#### [What this task involves]
The lines to copy are those with "Ihre" in them. Pull each one from the entries below.

#### [Exercise data]
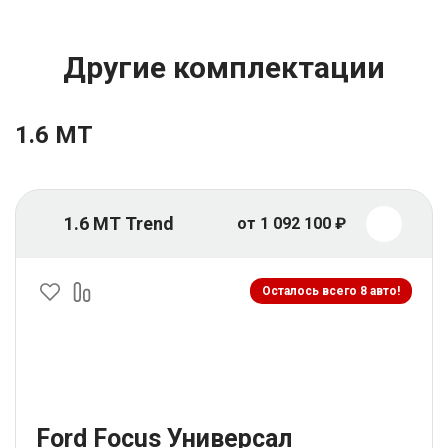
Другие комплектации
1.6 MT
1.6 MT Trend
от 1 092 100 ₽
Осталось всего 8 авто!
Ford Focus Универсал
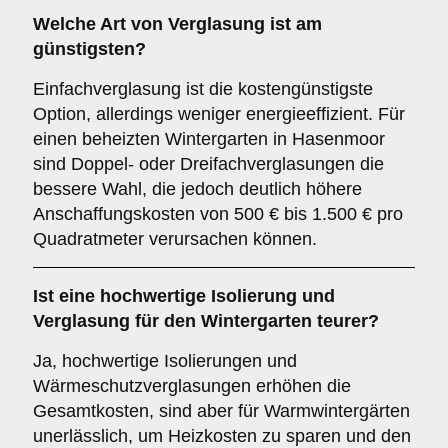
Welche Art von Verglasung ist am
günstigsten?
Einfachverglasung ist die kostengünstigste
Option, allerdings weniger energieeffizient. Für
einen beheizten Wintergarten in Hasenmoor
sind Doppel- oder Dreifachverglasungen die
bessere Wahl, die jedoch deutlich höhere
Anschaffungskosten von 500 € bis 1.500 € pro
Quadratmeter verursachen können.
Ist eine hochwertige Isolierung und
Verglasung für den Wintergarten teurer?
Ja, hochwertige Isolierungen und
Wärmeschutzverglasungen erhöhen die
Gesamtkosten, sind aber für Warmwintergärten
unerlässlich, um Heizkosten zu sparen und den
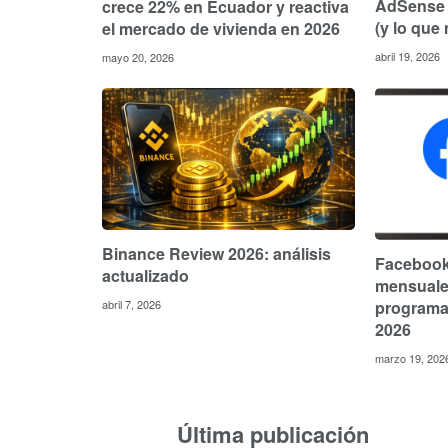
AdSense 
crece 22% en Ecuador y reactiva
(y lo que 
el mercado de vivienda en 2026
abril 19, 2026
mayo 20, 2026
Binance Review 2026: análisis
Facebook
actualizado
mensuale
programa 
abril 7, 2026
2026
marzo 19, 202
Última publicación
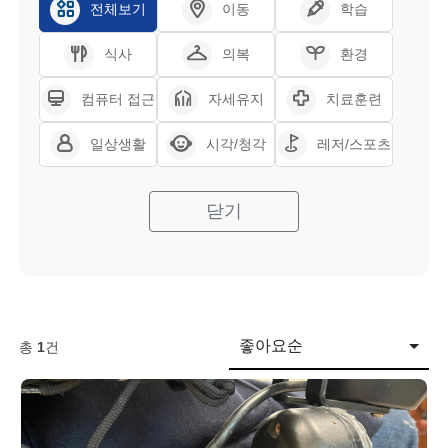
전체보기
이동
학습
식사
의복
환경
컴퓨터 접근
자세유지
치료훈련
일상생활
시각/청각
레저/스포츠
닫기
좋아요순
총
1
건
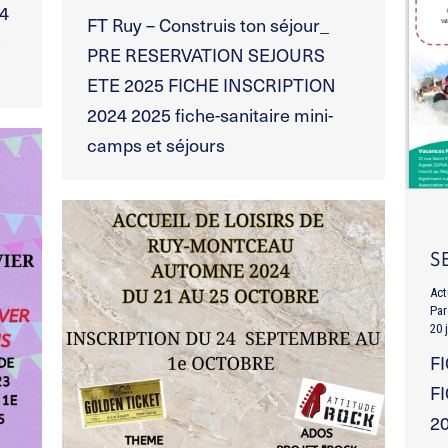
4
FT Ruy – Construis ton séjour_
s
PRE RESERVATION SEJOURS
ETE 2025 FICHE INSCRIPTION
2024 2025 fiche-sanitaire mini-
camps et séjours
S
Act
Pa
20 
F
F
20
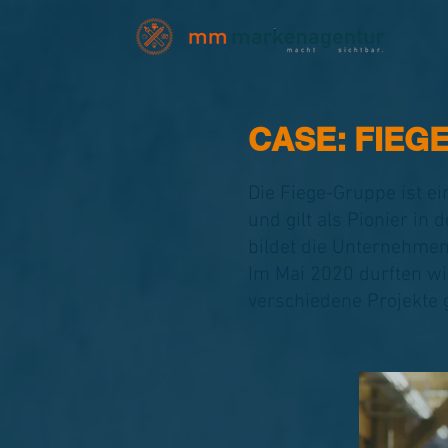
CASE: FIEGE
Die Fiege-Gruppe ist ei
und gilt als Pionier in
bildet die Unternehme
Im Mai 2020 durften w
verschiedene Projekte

==

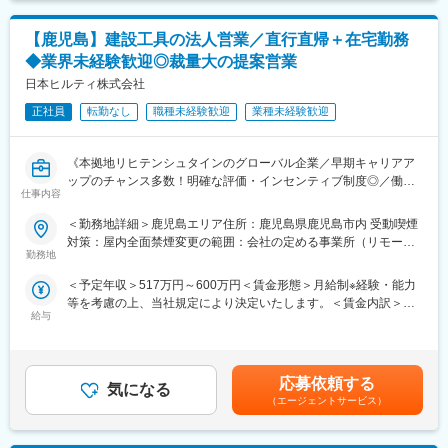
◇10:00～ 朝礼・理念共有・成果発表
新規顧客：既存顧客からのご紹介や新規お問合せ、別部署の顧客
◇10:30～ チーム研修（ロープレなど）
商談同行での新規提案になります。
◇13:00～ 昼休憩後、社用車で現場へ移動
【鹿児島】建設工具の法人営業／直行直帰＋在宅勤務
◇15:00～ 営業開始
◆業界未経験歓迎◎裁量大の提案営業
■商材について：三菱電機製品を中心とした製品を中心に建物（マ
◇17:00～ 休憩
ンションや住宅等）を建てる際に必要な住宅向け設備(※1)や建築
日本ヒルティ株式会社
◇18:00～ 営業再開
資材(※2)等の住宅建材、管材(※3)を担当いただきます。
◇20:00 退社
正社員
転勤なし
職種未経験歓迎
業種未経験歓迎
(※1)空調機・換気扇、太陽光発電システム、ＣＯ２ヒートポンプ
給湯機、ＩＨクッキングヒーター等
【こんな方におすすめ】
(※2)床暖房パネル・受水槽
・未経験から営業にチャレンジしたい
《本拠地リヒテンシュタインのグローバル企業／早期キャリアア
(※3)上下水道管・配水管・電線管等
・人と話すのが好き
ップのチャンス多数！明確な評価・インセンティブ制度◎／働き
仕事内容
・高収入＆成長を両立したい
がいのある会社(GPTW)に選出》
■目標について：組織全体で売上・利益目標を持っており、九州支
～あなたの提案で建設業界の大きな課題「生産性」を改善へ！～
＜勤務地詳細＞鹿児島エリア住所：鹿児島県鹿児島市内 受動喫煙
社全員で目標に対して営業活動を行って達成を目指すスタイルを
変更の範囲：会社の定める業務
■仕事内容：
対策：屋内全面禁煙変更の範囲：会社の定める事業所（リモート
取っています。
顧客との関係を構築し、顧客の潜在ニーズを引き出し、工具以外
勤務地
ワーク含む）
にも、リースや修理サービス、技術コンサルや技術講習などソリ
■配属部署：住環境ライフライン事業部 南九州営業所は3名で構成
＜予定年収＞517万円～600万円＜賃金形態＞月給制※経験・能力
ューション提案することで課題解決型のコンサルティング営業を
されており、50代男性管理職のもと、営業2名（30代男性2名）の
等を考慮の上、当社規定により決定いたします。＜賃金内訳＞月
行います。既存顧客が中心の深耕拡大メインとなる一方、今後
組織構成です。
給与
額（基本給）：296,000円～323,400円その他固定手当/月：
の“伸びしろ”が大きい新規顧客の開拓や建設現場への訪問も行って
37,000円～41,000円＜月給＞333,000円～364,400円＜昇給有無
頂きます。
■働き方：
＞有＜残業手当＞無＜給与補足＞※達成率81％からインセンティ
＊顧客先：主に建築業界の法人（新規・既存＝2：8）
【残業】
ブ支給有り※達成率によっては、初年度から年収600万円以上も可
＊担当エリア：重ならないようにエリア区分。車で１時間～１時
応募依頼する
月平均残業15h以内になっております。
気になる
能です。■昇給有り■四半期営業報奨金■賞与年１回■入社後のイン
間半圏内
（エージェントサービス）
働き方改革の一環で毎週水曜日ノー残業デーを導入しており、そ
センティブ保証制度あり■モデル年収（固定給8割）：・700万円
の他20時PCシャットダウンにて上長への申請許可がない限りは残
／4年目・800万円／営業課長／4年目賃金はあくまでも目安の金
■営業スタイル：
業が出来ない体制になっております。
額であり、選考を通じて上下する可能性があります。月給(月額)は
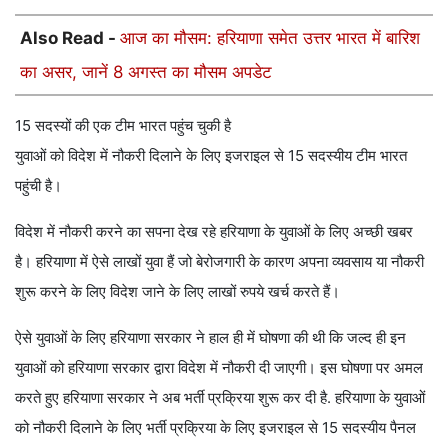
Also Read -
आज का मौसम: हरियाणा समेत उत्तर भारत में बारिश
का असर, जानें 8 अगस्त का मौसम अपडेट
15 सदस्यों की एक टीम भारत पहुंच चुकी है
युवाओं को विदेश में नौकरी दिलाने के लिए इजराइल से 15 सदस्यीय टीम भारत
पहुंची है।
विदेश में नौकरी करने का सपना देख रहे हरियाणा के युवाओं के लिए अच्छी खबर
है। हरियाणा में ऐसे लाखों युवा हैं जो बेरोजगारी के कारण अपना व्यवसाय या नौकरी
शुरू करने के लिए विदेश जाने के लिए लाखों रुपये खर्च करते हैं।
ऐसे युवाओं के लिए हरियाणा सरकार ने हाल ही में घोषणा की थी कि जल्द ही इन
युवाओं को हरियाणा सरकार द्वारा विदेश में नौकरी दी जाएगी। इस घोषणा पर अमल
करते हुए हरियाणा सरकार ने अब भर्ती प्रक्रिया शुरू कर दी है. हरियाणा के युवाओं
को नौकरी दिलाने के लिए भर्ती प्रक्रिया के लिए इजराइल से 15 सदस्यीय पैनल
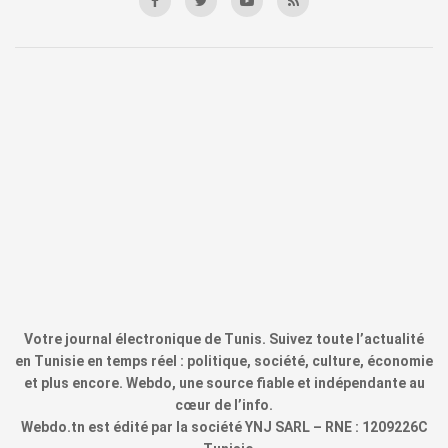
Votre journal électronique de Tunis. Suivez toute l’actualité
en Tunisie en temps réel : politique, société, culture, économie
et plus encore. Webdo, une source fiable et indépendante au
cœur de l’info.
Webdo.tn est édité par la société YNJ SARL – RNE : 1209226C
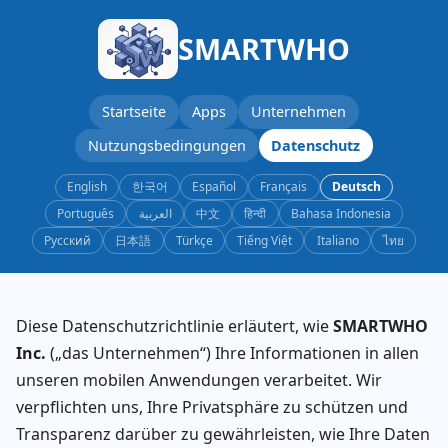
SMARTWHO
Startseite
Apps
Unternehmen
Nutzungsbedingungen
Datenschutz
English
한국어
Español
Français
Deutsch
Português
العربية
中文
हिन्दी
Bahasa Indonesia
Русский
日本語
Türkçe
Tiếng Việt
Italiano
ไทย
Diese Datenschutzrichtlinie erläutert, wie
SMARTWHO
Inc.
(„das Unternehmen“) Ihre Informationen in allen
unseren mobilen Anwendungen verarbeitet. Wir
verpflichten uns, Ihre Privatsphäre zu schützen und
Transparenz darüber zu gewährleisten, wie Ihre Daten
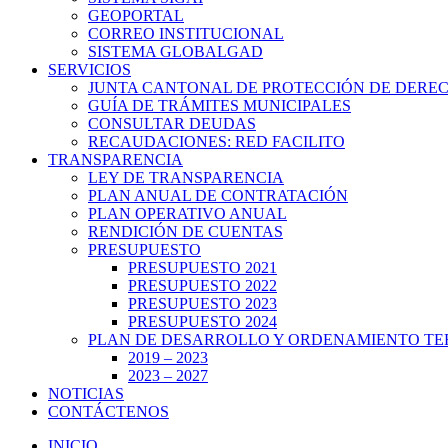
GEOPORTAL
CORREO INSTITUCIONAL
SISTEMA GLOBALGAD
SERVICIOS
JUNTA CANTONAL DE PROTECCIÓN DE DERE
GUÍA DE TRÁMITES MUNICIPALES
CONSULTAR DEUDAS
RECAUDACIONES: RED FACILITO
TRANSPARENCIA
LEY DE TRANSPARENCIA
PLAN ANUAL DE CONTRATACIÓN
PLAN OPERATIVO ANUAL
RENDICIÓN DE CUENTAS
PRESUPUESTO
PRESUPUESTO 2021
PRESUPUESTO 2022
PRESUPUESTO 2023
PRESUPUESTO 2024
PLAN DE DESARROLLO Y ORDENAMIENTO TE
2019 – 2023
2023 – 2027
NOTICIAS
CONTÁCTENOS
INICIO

#### [The answer]
(„das Unternehmen“) Ihre Informationen in allen
verpflichten uns, Ihre Privatsphäre zu schützen und
Transparenz darüber zu gewährleisten, wie Ihre Daten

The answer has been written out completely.